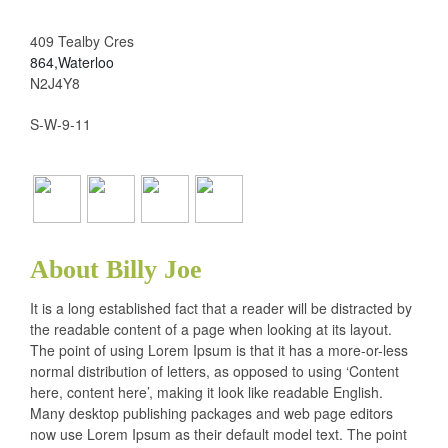
409 Tealby Cres
864,Waterloo
N2J4Y8
S-W-9-11
About Billy Joe
It is a long established fact that a reader will be distracted by
the readable content of a page when looking at its layout.
The point of using Lorem Ipsum is that it has a more-or-less
normal distribution of letters, as opposed to using ‘Content
here, content here’, making it look like readable English.
Many desktop publishing packages and web page editors
now use Lorem Ipsum as their default model text. The point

---------------

Exercise details> We ask that the entries above be copied exactly, with the pictures omitted.

Solved exercise>
409 Tealby Cres
864,Waterloo
N2J4Y8
S-W-9-11
About Billy Joe
It is a long established fact that a reader will be distracted by
the readable content of a page when looking at its layout.
The point of using Lorem Ipsum is that it has a more-or-less
normal distribution of letters, as opposed to using ‘Content
here, content here’, making it look like readable English.
Many desktop publishing packages and web page editors
now use Lorem Ipsum as their default model text. The point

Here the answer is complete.